DATA SECTION —
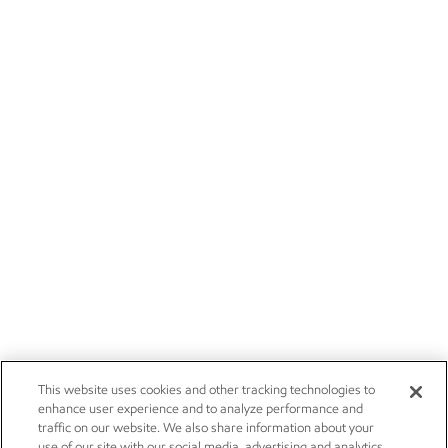
This website uses cookies and other tracking technologies to
enhance user experience and to analyze performance and
traffic on our website. We also share information about your
use of our site with our social media, advertising and analytics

TASK GOAL —
Quote the data exactly, leaving every image out of the copy.

EXPECTED OUTPUT —
This website uses cookies and other tracking technologies to
enhance user experience and to analyze performance and
traffic on our website. We also share information about your
use of our site with our social media, advertising and analytics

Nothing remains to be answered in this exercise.